[Extracted data entries]
▬▬▬
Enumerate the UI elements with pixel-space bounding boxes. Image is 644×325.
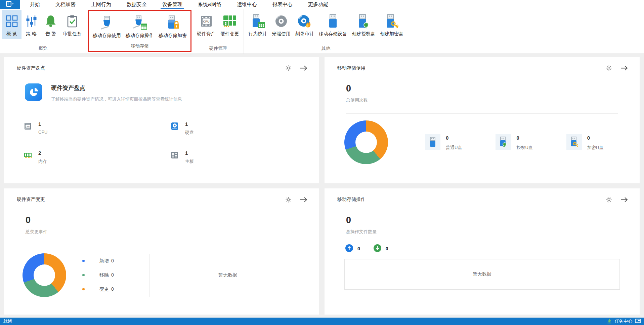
ribbon-group-label: 移动存储 <box>90 43 189 51</box>
stat-label: 普通U盘 <box>446 145 462 151</box>
ribbon-button-burn-audit[interactable]: 刻录审计 <box>293 10 316 39</box>
menu-item-more-features[interactable]: 更多功能 <box>308 0 328 9</box>
ribbon-button-create-encrypted-disk[interactable]: 创建加密盘 <box>378 10 406 39</box>
ribbon-button-alert[interactable]: 告 警 <box>41 10 60 39</box>
card-hardware-change: 硬件资产变更 0 总变更事件 <box>4 188 319 315</box>
task-center-label: 任务中心 <box>615 318 632 324</box>
ribbon-button-disc-usage[interactable]: 光驱使用 <box>269 10 293 39</box>
goto-arrow-icon[interactable] <box>300 197 308 203</box>
legend-dot <box>82 260 85 262</box>
total-value: 0 <box>346 215 640 225</box>
change-donut-chart <box>23 253 66 297</box>
stat-value: 0 <box>516 135 532 141</box>
upload-count: 0 <box>357 246 360 251</box>
ribbon-button-label: 硬件资产 <box>197 31 216 37</box>
legend-dot <box>82 274 85 276</box>
stat-value: 1 <box>185 150 194 156</box>
menu-item-doc-encryption[interactable]: 文档加密 <box>55 0 76 9</box>
menu-bar: 开始 文档加密 上网行为 数据安全 设备管理 系统&网络 运维中心 报表中心 更… <box>0 0 644 9</box>
stat-value: 0 <box>587 135 603 141</box>
ribbon-button-label: 移动存储设备 <box>319 31 347 37</box>
legend-value: 0 <box>111 272 114 278</box>
card-hardware-inventory: 硬件资产盘点 硬件资产盘点 了解终端当前硬件资产情况，可进入详情页面按品牌等查看 <box>4 57 319 183</box>
policy-sliders-icon <box>25 12 38 30</box>
goto-arrow-icon[interactable] <box>620 197 628 203</box>
legend-label: 变更 <box>99 286 109 292</box>
usb-badge-icon <box>356 12 371 30</box>
ribbon-group-label: 其他 <box>246 45 406 53</box>
stat-value: 0 <box>446 135 462 141</box>
settings-gear-icon[interactable] <box>285 65 292 71</box>
ribbon-button-create-authorized-disk[interactable]: 创建授权盘 <box>349 10 378 39</box>
settings-gear-icon[interactable] <box>606 65 612 71</box>
usb-authorized-icon <box>496 134 511 150</box>
pie-chart-icon <box>25 83 42 101</box>
memory-icon <box>24 151 32 161</box>
usage-total: 0 总使用次数 <box>346 83 640 103</box>
download-count: 0 <box>386 246 388 251</box>
menu-item-system-network[interactable]: 系统&网络 <box>198 0 221 9</box>
ribbon-button-approval-tasks[interactable]: 审批任务 <box>60 10 84 39</box>
ribbon-button-behavior-stats[interactable]: 行为统计 <box>246 10 269 39</box>
settings-gear-icon[interactable] <box>285 196 292 203</box>
ribbon-button-overview[interactable]: 概 览 <box>2 10 22 39</box>
usage-chart-row: 0 普通U盘 0 授权U盘 <box>344 120 626 164</box>
card-title: 移动存储使用 <box>337 65 366 71</box>
legend-item-added: 新增0 <box>82 258 114 264</box>
ribbon-button-hardware-asset[interactable]: CPU 硬件资产 <box>195 10 218 39</box>
card-storage-operation: 移动存储操作 0 总操作文件数量 0 <box>325 188 640 315</box>
menu-item-report-center[interactable]: 报表中心 <box>272 0 293 9</box>
ribbon-button-label: 移动存储加密 <box>159 33 187 39</box>
stat-label: 加密U盘 <box>587 145 603 151</box>
total-label: 总变更事件 <box>26 229 319 235</box>
legend-item-changed: 变更0 <box>82 286 114 292</box>
ribbon-button-storage-usage[interactable]: 移动存储使用 <box>90 12 123 41</box>
stat-label: 硬盘 <box>185 130 194 136</box>
menu-item-device-management[interactable]: 设备管理 <box>162 0 182 9</box>
ribbon-button-hardware-change[interactable]: 硬件变更 <box>218 10 242 39</box>
alert-bell-icon <box>44 12 57 30</box>
ribbon-button-label: 光驱使用 <box>272 31 291 37</box>
ribbon-button-storage-encryption[interactable]: 移动存储加密 <box>156 12 189 41</box>
status-ready-text: 就绪 <box>3 318 12 324</box>
stat-authorized-usb: 0 授权U盘 <box>496 134 532 151</box>
divider <box>346 113 618 114</box>
ribbon-group-overview: 概 览 策 略 告 警 <box>0 9 86 53</box>
card-title: 移动存储操作 <box>337 196 366 203</box>
usb-plain-icon <box>425 134 440 150</box>
download-circle-icon <box>374 244 381 253</box>
menu-item-ops-center[interactable]: 运维中心 <box>237 0 257 9</box>
ribbon-button-storage-devices[interactable]: 移动存储设备 <box>316 10 349 39</box>
ribbon-button-storage-operation[interactable]: 移动存储操作 <box>123 12 156 41</box>
ribbon-toolbar: 概 览 策 略 告 警 <box>0 9 644 54</box>
operation-counters: 0 0 <box>345 244 640 253</box>
feature-intro: 硬件资产盘点 了解终端当前硬件资产情况，可进入详情页面按品牌等查看统计信息 <box>25 83 319 102</box>
app-menu-button[interactable] <box>0 0 20 9</box>
menu-item-data-security[interactable]: 数据安全 <box>127 0 147 9</box>
change-chart-row: 新增0 移除0 变更0 暂无数据 <box>23 253 306 297</box>
usb-table-icon <box>250 12 265 30</box>
usb-plug-icon <box>99 14 115 32</box>
ribbon-button-policy[interactable]: 策 略 <box>22 10 41 39</box>
settings-gear-icon[interactable] <box>606 196 612 203</box>
feature-description: 了解终端当前硬件资产情况，可进入详情页面按品牌等查看统计信息 <box>51 96 182 102</box>
menu-item-web-behavior[interactable]: 上网行为 <box>91 0 111 9</box>
usage-donut-chart <box>344 120 388 164</box>
ribbon-button-label: 刻录审计 <box>295 31 314 37</box>
stat-label: 主板 <box>185 158 194 165</box>
card-storage-usage: 移动存储使用 0 总使用次数 <box>325 57 640 183</box>
goto-arrow-icon[interactable] <box>300 65 308 71</box>
divider <box>26 245 298 245</box>
approval-clipboard-icon <box>66 12 79 30</box>
task-center-button[interactable]: 任务中心 <box>607 318 641 325</box>
usage-stats: 0 普通U盘 0 授权U盘 <box>425 134 603 151</box>
task-window-icon[interactable] <box>635 319 641 324</box>
feature-title: 硬件资产盘点 <box>51 84 182 92</box>
card-title: 硬件资产变更 <box>17 196 45 203</box>
usb-encrypted-icon <box>566 134 582 150</box>
ribbon-group-label: 概览 <box>2 45 84 53</box>
goto-arrow-icon[interactable] <box>620 65 628 71</box>
svg-text:CPU: CPU <box>203 20 209 23</box>
menu-item-start[interactable]: 开始 <box>30 0 40 9</box>
total-value: 0 <box>346 83 640 94</box>
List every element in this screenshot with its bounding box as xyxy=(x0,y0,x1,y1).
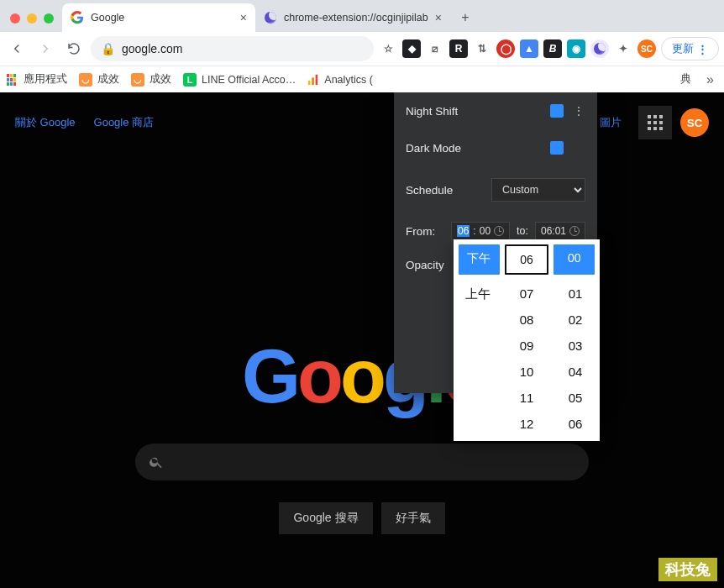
forward-button[interactable] xyxy=(34,37,57,60)
ampm-selected[interactable]: 下午 xyxy=(459,244,500,275)
to-time-input[interactable]: 06:01 xyxy=(535,222,585,240)
lucky-button[interactable]: 好手氣 xyxy=(381,502,445,534)
ext-b-icon[interactable]: B xyxy=(543,39,562,58)
google-apps-button[interactable] xyxy=(638,106,672,139)
tab-strip: Google × chrome-extension://ocginjipilab… xyxy=(0,0,724,32)
ext-nightshift-icon[interactable] xyxy=(590,39,609,58)
bookmark-item[interactable]: 典 xyxy=(680,72,691,87)
nightshift-label: Night Shift xyxy=(406,105,550,118)
minute-column: 01 02 03 04 05 06 xyxy=(551,280,600,441)
address-bar[interactable]: 🔒 google.com xyxy=(91,36,374,61)
about-link[interactable]: 關於 Google xyxy=(15,115,76,130)
minute-option[interactable]: 02 xyxy=(569,312,583,327)
tab-close-icon[interactable]: × xyxy=(435,11,442,24)
nightshift-checkbox[interactable] xyxy=(550,104,564,118)
tab-title: Google xyxy=(91,12,233,24)
bookmark-label: 典 xyxy=(680,72,691,87)
hour-selected[interactable]: 06 xyxy=(505,244,549,275)
url-text: google.com xyxy=(122,42,182,55)
bookmark-label: 成效 xyxy=(97,72,119,87)
line-icon: L xyxy=(183,73,197,87)
bookmark-item[interactable]: Analytics ( xyxy=(307,74,373,86)
apps-grid-icon xyxy=(7,74,18,86)
ampm-option[interactable]: 上午 xyxy=(465,286,491,302)
tab-google[interactable]: Google × xyxy=(62,3,255,32)
bookmark-item[interactable]: L LINE Official Acco… xyxy=(183,73,296,87)
from-time-input[interactable]: 06:00 xyxy=(451,222,510,240)
tab-close-icon[interactable]: × xyxy=(240,11,247,24)
window-minimize-button[interactable] xyxy=(27,13,37,24)
minute-option[interactable]: 04 xyxy=(569,365,583,379)
window-close-button[interactable] xyxy=(10,13,20,24)
new-tab-button[interactable]: + xyxy=(454,6,477,29)
schedule-select[interactable]: Custom xyxy=(491,178,585,202)
hour-option[interactable]: 10 xyxy=(520,365,534,379)
search-input[interactable] xyxy=(135,444,589,480)
opacity-label: Opacity xyxy=(406,254,452,271)
store-link[interactable]: Google 商店 xyxy=(94,115,155,130)
hour-column: 07 08 09 10 11 12 xyxy=(502,280,551,441)
watermark-label: 科技兔 xyxy=(658,558,717,581)
nightshift-row: Night Shift ⋮ xyxy=(394,92,597,129)
page-content: 關於 Google Google 商店 圖片 SC Google Google … xyxy=(0,92,724,588)
bookmarks-overflow-icon[interactable]: » xyxy=(703,72,717,87)
minute-option[interactable]: 05 xyxy=(569,391,583,405)
darkmode-checkbox[interactable] xyxy=(550,141,564,155)
bookmark-icon: ◡ xyxy=(131,73,144,87)
puzzle-icon[interactable]: ✦ xyxy=(614,39,632,58)
schedule-row: Schedule Custom xyxy=(394,166,597,213)
search-icon xyxy=(149,454,164,470)
hour-option[interactable]: 12 xyxy=(520,417,534,431)
popup-more-icon[interactable]: ⋮ xyxy=(572,104,585,118)
ext-circle-icon[interactable]: ◯ xyxy=(496,39,515,58)
analytics-icon xyxy=(307,74,319,86)
star-icon[interactable]: ☆ xyxy=(379,39,397,58)
hour-option[interactable]: 07 xyxy=(520,286,534,301)
window-maximize-button[interactable] xyxy=(44,13,54,24)
tab-title: chrome-extension://ocginjipilab xyxy=(284,12,428,24)
account-avatar[interactable]: SC xyxy=(680,108,709,137)
apps-shortcut[interactable]: 應用程式 xyxy=(7,72,67,87)
bookmarks-bar: 應用程式 ◡ 成效 ◡ 成效 L LINE Official Acco… Ana… xyxy=(0,66,724,92)
svg-rect-2 xyxy=(316,74,318,84)
window-controls xyxy=(7,13,62,32)
images-link[interactable]: 圖片 xyxy=(600,115,622,130)
schedule-label: Schedule xyxy=(406,184,491,197)
apps-grid-icon xyxy=(648,115,663,130)
bookmark-icon: ◡ xyxy=(79,73,92,87)
google-buttons: Google 搜尋 好手氣 xyxy=(0,502,724,534)
ext-r-icon[interactable]: R xyxy=(449,39,468,58)
profile-avatar-icon[interactable]: SC xyxy=(637,39,656,58)
bookmark-label: LINE Official Acco… xyxy=(202,74,296,86)
ext-shield-icon[interactable]: ◆ xyxy=(402,39,421,58)
hour-option[interactable]: 09 xyxy=(520,339,534,353)
update-button[interactable]: 更新⋮ xyxy=(661,37,719,60)
ext-eye-icon[interactable]: ◉ xyxy=(567,39,585,58)
back-button[interactable] xyxy=(5,37,29,60)
darkmode-label: Dark Mode xyxy=(406,142,550,155)
tab-extension[interactable]: chrome-extension://ocginjipilab × xyxy=(255,3,450,32)
minute-selected[interactable]: 00 xyxy=(553,244,595,275)
darkmode-row: Dark Mode xyxy=(394,129,597,166)
google-header: 關於 Google Google 商店 圖片 SC xyxy=(0,92,724,153)
google-logo-row: Google xyxy=(0,333,724,420)
moon-favicon-icon xyxy=(264,11,277,24)
bookmark-item[interactable]: ◡ 成效 xyxy=(79,72,119,87)
ext-swap-icon[interactable]: ⇅ xyxy=(473,39,491,58)
google-search-button[interactable]: Google 搜尋 xyxy=(279,502,372,534)
svg-rect-1 xyxy=(312,77,315,85)
from-label: From: xyxy=(406,225,444,238)
svg-rect-0 xyxy=(308,80,311,84)
hour-option[interactable]: 08 xyxy=(520,312,534,327)
time-picker-dropdown: 下午 06 00 上午 07 08 09 10 11 12 01 02 03 0… xyxy=(454,239,600,441)
minute-option[interactable]: 03 xyxy=(569,339,583,353)
bookmark-item[interactable]: ◡ 成效 xyxy=(131,72,171,87)
ext-slash-icon[interactable]: ⧄ xyxy=(426,39,444,58)
minute-option[interactable]: 01 xyxy=(569,286,583,301)
reload-button[interactable] xyxy=(62,37,86,60)
hour-option[interactable]: 11 xyxy=(520,391,534,405)
apps-label: 應用程式 xyxy=(24,72,67,87)
lock-icon: 🔒 xyxy=(101,42,115,55)
minute-option[interactable]: 06 xyxy=(569,417,583,431)
ext-photo-icon[interactable]: ▲ xyxy=(520,39,538,58)
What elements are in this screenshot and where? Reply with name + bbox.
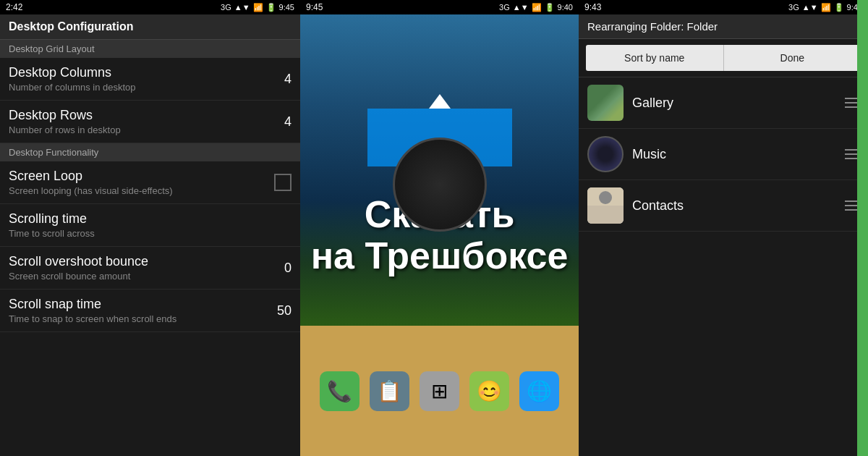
- contacts-icon: [587, 187, 624, 224]
- chat-icon: 😊: [477, 379, 502, 403]
- dock-icon-grid[interactable]: ⊞: [420, 371, 459, 411]
- scroll-overshoot-setting[interactable]: Scroll overshoot bounce Screen scroll bo…: [0, 247, 300, 290]
- folder-item-gallery[interactable]: Gallery: [579, 77, 868, 129]
- dock-bar: 📞 📋 ⊞ 😊 🌐: [300, 326, 579, 456]
- gallery-label: Gallery: [632, 96, 839, 111]
- desktop-columns-desc: Number of columns in desktop: [9, 82, 277, 93]
- desktop-rows-value: 4: [284, 114, 292, 130]
- done-button[interactable]: Done: [723, 45, 861, 71]
- status-icons-right: 3G ▲▼ 📶 🔋 9:43: [788, 3, 862, 12]
- scroll-snap-desc: Time to snap to screen when scroll ends: [9, 313, 270, 324]
- desktop-background: [300, 14, 579, 326]
- screen-loop-setting[interactable]: Screen Loop Screen looping (has visual s…: [0, 161, 300, 204]
- dock-icon-mail[interactable]: 📋: [370, 371, 409, 411]
- screen-loop-desc: Screen looping (has visual side-effects): [9, 185, 267, 196]
- music-label: Music: [632, 147, 839, 162]
- music-icon: [587, 136, 624, 172]
- section-functionality: Desktop Functionality: [0, 143, 300, 161]
- status-bar-right: 9:43 3G ▲▼ 📶 🔋 9:43: [579, 0, 868, 14]
- contacts-label: Contacts: [632, 198, 839, 214]
- desktop-columns-setting[interactable]: Desktop Columns Number of columns in des…: [0, 58, 300, 101]
- arrow-up-icon: [429, 94, 451, 109]
- scroll-overshoot-value: 0: [284, 261, 292, 276]
- time-middle: 9:45: [306, 2, 323, 12]
- folder-toolbar: Sort by name Done: [579, 39, 868, 77]
- dock-icon-globe[interactable]: 🌐: [519, 371, 559, 411]
- dock-icon-chat[interactable]: 😊: [469, 371, 509, 411]
- folder-item-music[interactable]: Music: [579, 129, 868, 180]
- desktop-rows-title: Desktop Rows: [9, 108, 277, 123]
- time-right-left: 9:45: [279, 3, 294, 12]
- gallery-icon: [587, 85, 624, 121]
- time-left: 2:42: [6, 2, 22, 12]
- status-icons-middle: 3G ▲▼ 📶 🔋 9:40: [499, 3, 573, 12]
- screen-loop-checkbox[interactable]: [274, 174, 292, 191]
- scroll-snap-title: Scroll snap time: [9, 297, 270, 312]
- middle-panel: 9:45 3G ▲▼ 📶 🔋 9:40 Скачать на Трешбоксе…: [300, 0, 579, 456]
- time-right: 9:43: [584, 2, 601, 12]
- desktop-rows-setting[interactable]: Desktop Rows Number of rows in desktop 4: [0, 101, 300, 143]
- scrolling-time-setting[interactable]: Scrolling time Time to scroll across: [0, 204, 300, 247]
- section-grid-layout: Desktop Grid Layout: [0, 40, 300, 58]
- status-icons-left: 3G ▲▼ 📶 🔋 9:45: [221, 3, 294, 12]
- left-panel: 2:42 3G ▲▼ 📶 🔋 9:45 Desktop Configuratio…: [0, 0, 300, 456]
- folder-header: Rearranging Folder: Folder: [579, 14, 868, 39]
- scrolling-time-title: Scrolling time: [9, 211, 292, 227]
- phone-icon: 📞: [327, 379, 352, 403]
- desktop-columns-value: 4: [284, 72, 292, 87]
- desktop-config-header: Desktop Configuration: [0, 14, 300, 40]
- globe-icon: 🌐: [527, 379, 552, 403]
- scrolling-time-desc: Time to scroll across: [9, 228, 292, 239]
- folder-item-contacts[interactable]: Contacts: [579, 180, 868, 232]
- dock-icon-phone[interactable]: 📞: [320, 371, 359, 411]
- desktop-rows-desc: Number of rows in desktop: [9, 124, 277, 135]
- mail-icon: 📋: [377, 379, 402, 403]
- clock-widget: [393, 138, 487, 232]
- status-bar-left: 2:42 3G ▲▼ 📶 🔋 9:45: [0, 0, 300, 14]
- screen-loop-title: Screen Loop: [9, 169, 267, 184]
- sort-by-name-button[interactable]: Sort by name: [586, 45, 723, 71]
- grid-icon: ⊞: [431, 379, 448, 403]
- scroll-overshoot-desc: Screen scroll bounce amount: [9, 271, 277, 282]
- status-bar-middle: 9:45 3G ▲▼ 📶 🔋 9:40: [300, 0, 579, 14]
- right-panel: 9:43 3G ▲▼ 📶 🔋 9:43 Rearranging Folder: …: [579, 0, 868, 456]
- scroll-snap-setting[interactable]: Scroll snap time Time to snap to screen …: [0, 290, 300, 332]
- scroll-snap-value: 50: [277, 303, 292, 318]
- scroll-overshoot-title: Scroll overshoot bounce: [9, 254, 277, 269]
- desktop-columns-title: Desktop Columns: [9, 65, 277, 80]
- green-sidebar-strip: [857, 0, 868, 456]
▬▬▬
» **What to do**:
Count the lines above with the string "Number"; report only that figure.

» **Result for this exercise**:
4